If applicable, add any additional details:









4.4.2 Document model explainability

Model developer: Document model explainability method and results. Ensure that explainability information is made available to the model end user. Select the most appropriate explainability methods for the use case and model type. SAS Viya includes explainability tools such as Partial Dependence (PD) plots, Individual Conditional Expectation (ICE) plots, Local Interpretable Model-Agnostic Explanation (LIME), and Kernel Shapley values (Kernel SHAP). These techniques are model-agnostic, which means that these techniques can be applied to any model that is generated by a supervised learning node.

Document or save results.









4.4.3 Model explanations approval

Model owner: Is the documentation provided by the model developer satisfactory? If explainability is required, are the models' level of explainability acceptable?

  • Yes
  • No

If no, which areas need additional review?

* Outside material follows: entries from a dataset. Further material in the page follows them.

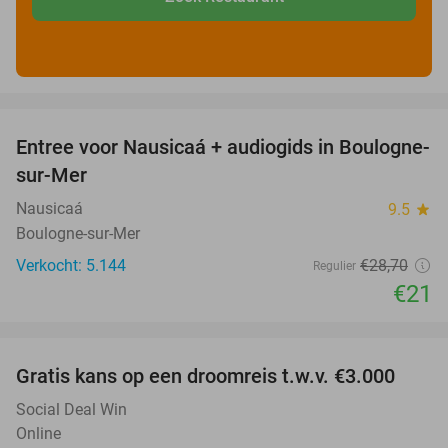
favorite_border
Entree voor Nausicaá + audiogids in Boulogne-
27%
sur-Mer
Nausicaá
9.5
star
Boulogne-sur-Mer
Verkocht: 5.144
€28
,70
Regulier
€21
favorite_border
Gratis kans op een droomreis t.w.v. €3.000
Social Deal Win
Online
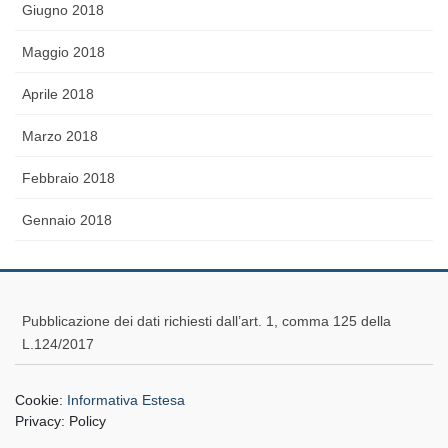
Giugno 2018
Maggio 2018
Aprile 2018
Marzo 2018
Febbraio 2018
Gennaio 2018
Pubblicazione dei dati richiesti dall’art. 1, comma 125 della
L.124/2017
Cookie:
Informativa Estesa
Privacy:
Policy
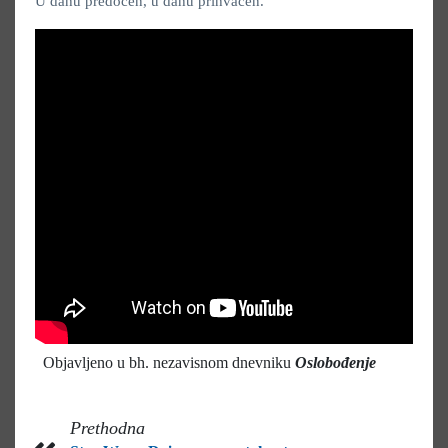
U dahu predočen, u dahu prihvaćen.
Objavljeno u bh. nezavisnom dnevniku
Oslobođenje
Prethodna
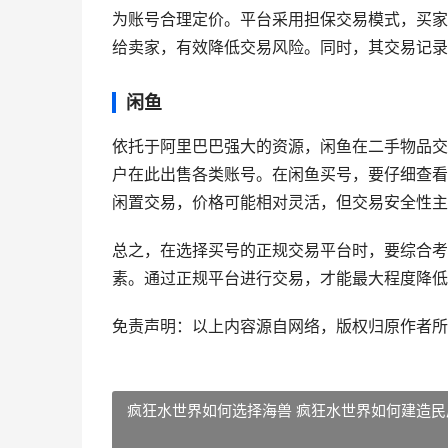
为账号合理定价。平台采用担保交易模式，买家
给卖家，有效降低交易风险。同时，其交易记录
闲鱼
依托于阿里巴巴强大的资源，闲鱼在二手物品交
户在此出售各类账号。在闲鱼买号，要仔细查看
闲置交易，价格可能相对灵活，但交易安全性主
总之，在选择买号的正规交易平台时，要综合考
素。通过正规平台进行交易，才能最大程度降低
免责声明：以上内容源自网络，版权归原作者所
疯狂水世界如何选择海兽 疯狂水世界如何建造民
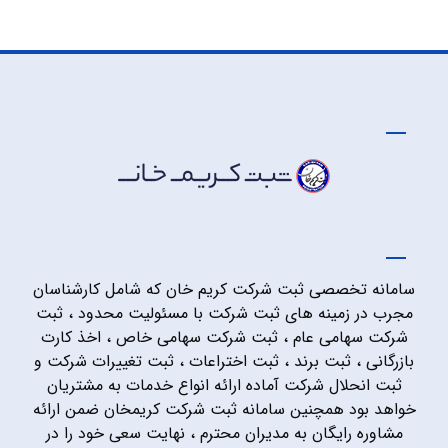
سامانه تخصصی ثبت شرکت کریم خان که شامل کارشناسان
مجرب در زمینه های ثبت شرکت با مسئولیت محدود ، ثبت
شرکت سهامی عام ، ثبت شرکت سهامی خاص ، اخذ کارت
بازرگانی ، ثبت برند ، ثبت اختراعات ، ثبت تغییرات شرکت و
ثبت انحلال شرکت آماده ارائه انواع خدمات به مشتریان
خواهد بود همچنین سامانه ثبت شرکت کریمخان ضمن ارائه
مشاوره رایگان به مدیران محترم ، نهایت سعی خود را در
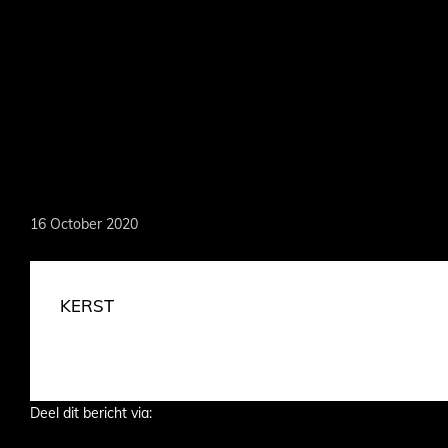
Skip
to
main
content
MARKOEVER
16 October 2020
KERST
Deel dit bericht via:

  • Retrain models with new data. If selected, return to step 3.
  • Fine-tune the models with existing data. If selected, return to step 4.
  • Set a new champion model. If selected, return to step 5.
  • Update the project documentation. If selected, return to step 2.
  • End the workflow. If selected, depreciate the project and update step 2.1.1.
  • Move forward with the model. If selected, provide additional details or a justification, and then continue to the next step.